MYTH OF KILLER MERCURY
Soon co-wrote a May 25 opinion piece in The Wall Street Journal called "The Myth of Killer Mercury." In the piece, Soon was identified as a natural scientist from Harvard, but the newspaper did not disclose that he receives most of his funding from the energy industry. The Journal did not return a request for comment.
Soon wrote that the EPA, which is under court order to finalize rules on the pollution from power plants, wants to discipline the energy industry. "To build its case against mercury, the EPA systematically ignored evidence and clinical studies that contradict its regulatory agenda, which is to punish hydrocarbon use," the piece said.
Most scientists say children exposed to mercury from mother's milk or from certain types of fish are at risk of learning and developmental problems.
Southern gave Soon $120,000 starting in 2008 to study the Sun's relation to climate change, according to the FOIA documents. Spokeswoman Stephanie Kirijan said Southern has spent about $500 million on environmental research and development and funding and did not fund Soon last year.
Southern funded Soon for studies of solar variability but not to deny that mercury emissions are dangerous, she said.
Soon also got $131,000 from oil major Exxon Mobil Corp in 2007 and 2008 received grants to study the Sun's role in climate change and global warming in the Arctic, Greenpeace said.

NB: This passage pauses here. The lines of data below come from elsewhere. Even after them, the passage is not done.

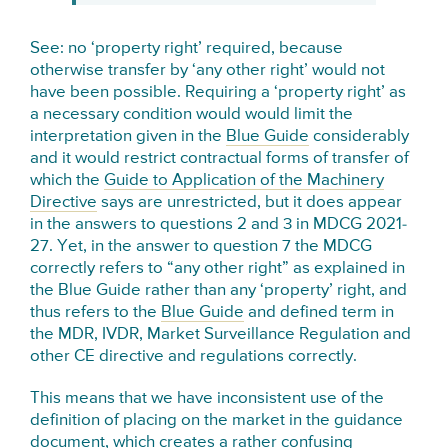
See: no ‘property right’ required, because
otherwise transfer by ‘any other right’ would not
have been possible. Requiring a ‘property right’ as
a necessary condition would would limit the
interpretation given in the
Blue Guide
considerably
and it would restrict contractual forms of transfer of
which the
Guide to Application of the Machinery
Directive
says are unrestricted, but it does appear
in the answers to questions 2 and 3 in MDCG 2021-
27. Yet, in the answer to question 7 the MDCG
correctly refers to “any other right” as explained in
the Blue Guide rather than any ‘property’ right, and
thus refers to the
Blue Guide
and defined term in
the MDR, IVDR, Market Surveillance Regulation and
other CE directive and regulations correctly.
This means that we have inconsistent use of the
definition of placing on the market in the guidance
document, which creates a rather confusing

In 2008, Exxon said it would stop funding groups that divert attention from finding new sources of clean energy.
Exxon spokesman Alan Jeffers said this week the company did not fund Soon last year and that it funds hundreds of organizations to do research on climate and the environment.
"Greenpeace needs to get into the 21st century; they're still fighting a war to try to make a villain here, when there's a very serious issue about how you deal with emissions and energy needs that go with growing economies around the world," said Jeffers.

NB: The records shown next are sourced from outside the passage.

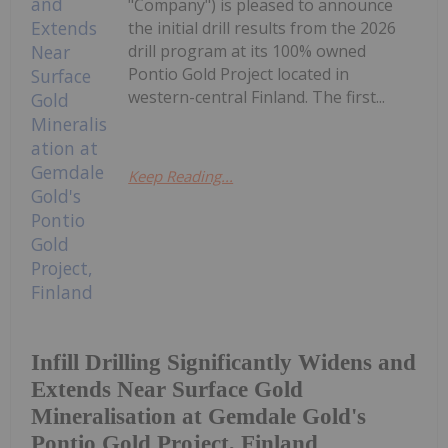
"Company") is pleased to announce
the initial drill results from the 2026
drill program at its 100% owned
Pontio Gold Project located in
western-central Finland. The first...
Keep Reading...
Infill Drilling Significantly Widens and
Extends Near Surface Gold
Mineralisation at Gemdale Gold's
Pontio Gold Project, Finland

Soon agreed he had received funding from all of the groups and companies, but denied any group would have influenced his studies. "I have never been motivated by financial reward in any of my scientific research," he said.
"I would have accepted money from Greenpeace if they had offered it to do my research," he added.

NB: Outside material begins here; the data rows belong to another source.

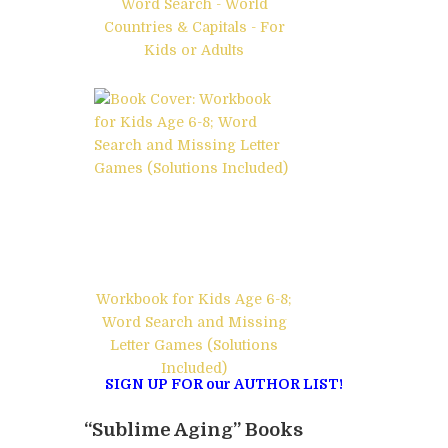
Word Search - World
Countries & Capitals - For
Kids or Adults
Workbook for Kids Age 6-8;
Word Search and Missing
Letter Games (Solutions
Included)
SIGN UP FOR our AUTHOR LIST!
“Sublime Aging” Books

(Reporting by Timothy Gardner; editing by Todd Eastham)
2 comments:
A report in the Washington Examiner, entitled “Working for Big Green can be a very enriching experience” by Mark Tapscott, showed that the leaders of 15 top Big Green environmental groups are paid more than $300,000 in annual compensation, with a half million dollar plus figure for the top “earner”.
He mentions that Environmental Defense Fund President Frederic Krupp, receives total compensation of $496,174, including $446,072 in salary and $50,102 in other compensation.
Close behind Krupp among Big Green environmental movement executives is World Wildlife Fund- US President Carter Roberts, who was paid $486,394, including a salary of $439,327 and other compensation of $47,067.
Soon is a lightweight. He should be paid more!
Are you trying to compare the work of a so-called scientist to administrators of large funds?
Patrick Michaels, a so-called scientist and known liar before Congress (as is Soon, by the way), makes over $4 million per year from spreading junk science.
Let the Cato Institute employ Soon if he is so good at spreading junk science.